■ **HOW TO COMPLETE THIS TASK**
Figure out how many lines in the records below hold the string "will". That number alone is the answer.

■ **RECORD EXCERPTS**

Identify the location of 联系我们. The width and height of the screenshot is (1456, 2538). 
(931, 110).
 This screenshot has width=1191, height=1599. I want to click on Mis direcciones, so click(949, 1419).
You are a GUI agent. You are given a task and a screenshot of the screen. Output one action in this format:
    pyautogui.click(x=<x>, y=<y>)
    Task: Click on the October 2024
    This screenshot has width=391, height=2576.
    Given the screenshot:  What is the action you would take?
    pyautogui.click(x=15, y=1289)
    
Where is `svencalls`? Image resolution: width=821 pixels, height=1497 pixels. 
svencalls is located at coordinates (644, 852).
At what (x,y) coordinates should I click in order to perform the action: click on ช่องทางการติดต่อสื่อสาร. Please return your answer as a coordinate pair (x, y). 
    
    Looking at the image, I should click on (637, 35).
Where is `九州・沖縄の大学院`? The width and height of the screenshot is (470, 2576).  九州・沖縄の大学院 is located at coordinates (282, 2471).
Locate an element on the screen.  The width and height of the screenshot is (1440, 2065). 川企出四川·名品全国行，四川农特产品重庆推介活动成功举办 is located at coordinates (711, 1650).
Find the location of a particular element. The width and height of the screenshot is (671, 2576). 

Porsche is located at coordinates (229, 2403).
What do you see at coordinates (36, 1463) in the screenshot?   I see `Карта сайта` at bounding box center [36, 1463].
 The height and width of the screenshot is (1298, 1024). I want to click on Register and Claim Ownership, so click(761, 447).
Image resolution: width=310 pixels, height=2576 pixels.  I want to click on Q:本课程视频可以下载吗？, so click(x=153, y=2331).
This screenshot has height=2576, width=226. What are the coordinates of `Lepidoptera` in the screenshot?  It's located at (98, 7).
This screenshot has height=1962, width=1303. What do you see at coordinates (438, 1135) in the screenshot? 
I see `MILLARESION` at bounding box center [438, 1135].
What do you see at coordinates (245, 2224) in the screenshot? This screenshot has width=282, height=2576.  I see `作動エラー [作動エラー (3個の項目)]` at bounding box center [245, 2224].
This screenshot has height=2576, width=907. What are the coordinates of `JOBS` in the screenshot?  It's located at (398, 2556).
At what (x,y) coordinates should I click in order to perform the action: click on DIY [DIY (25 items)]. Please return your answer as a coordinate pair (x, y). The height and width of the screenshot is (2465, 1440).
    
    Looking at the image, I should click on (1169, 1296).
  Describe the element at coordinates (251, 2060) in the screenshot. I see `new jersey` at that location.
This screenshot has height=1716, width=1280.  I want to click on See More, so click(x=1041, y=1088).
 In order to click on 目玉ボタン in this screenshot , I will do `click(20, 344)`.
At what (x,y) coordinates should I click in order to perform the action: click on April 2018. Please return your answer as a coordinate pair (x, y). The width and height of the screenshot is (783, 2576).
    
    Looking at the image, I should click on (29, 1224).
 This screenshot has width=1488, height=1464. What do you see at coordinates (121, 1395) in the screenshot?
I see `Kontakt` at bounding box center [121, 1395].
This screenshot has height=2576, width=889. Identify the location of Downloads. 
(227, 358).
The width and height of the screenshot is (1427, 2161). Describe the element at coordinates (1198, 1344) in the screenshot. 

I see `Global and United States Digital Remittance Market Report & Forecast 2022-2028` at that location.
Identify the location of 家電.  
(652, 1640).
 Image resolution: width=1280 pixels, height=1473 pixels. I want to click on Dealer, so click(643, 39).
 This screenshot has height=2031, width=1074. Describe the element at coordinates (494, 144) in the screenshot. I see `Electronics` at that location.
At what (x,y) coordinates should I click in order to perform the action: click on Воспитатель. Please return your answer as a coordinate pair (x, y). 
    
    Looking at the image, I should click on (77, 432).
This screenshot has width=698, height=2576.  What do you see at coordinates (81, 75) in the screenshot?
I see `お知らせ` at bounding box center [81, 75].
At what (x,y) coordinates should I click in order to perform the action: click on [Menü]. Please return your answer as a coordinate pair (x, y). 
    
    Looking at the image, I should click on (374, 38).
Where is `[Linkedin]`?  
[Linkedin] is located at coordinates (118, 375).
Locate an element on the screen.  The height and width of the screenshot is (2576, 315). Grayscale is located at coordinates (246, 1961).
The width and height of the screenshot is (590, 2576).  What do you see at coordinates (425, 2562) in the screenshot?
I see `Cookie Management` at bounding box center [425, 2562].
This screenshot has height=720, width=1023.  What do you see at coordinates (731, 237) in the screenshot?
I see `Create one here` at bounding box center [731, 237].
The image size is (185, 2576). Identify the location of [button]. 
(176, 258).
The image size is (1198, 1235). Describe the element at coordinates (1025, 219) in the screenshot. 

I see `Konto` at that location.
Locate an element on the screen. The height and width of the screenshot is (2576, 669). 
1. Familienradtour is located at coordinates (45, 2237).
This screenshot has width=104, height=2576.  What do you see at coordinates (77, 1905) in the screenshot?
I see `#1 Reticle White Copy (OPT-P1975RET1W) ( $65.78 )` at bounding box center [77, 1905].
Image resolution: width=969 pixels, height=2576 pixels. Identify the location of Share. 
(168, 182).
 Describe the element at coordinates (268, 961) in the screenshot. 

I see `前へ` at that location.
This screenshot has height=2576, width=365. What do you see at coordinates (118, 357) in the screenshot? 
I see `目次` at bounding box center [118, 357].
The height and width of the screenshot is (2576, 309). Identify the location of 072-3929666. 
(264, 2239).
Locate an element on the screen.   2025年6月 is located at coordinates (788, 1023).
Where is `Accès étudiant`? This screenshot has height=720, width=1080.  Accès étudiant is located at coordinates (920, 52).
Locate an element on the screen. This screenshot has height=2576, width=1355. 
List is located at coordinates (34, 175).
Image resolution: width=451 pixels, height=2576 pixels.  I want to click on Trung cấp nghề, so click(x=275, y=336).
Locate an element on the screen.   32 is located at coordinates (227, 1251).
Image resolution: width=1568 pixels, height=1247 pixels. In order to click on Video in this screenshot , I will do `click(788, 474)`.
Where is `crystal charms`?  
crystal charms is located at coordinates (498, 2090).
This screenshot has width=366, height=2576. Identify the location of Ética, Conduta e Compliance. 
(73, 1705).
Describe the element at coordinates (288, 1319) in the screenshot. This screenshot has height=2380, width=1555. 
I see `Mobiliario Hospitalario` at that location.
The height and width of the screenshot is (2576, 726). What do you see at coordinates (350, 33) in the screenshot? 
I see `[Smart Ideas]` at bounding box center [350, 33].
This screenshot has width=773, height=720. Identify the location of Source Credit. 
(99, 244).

■ **SOLVED PROBLEM**
2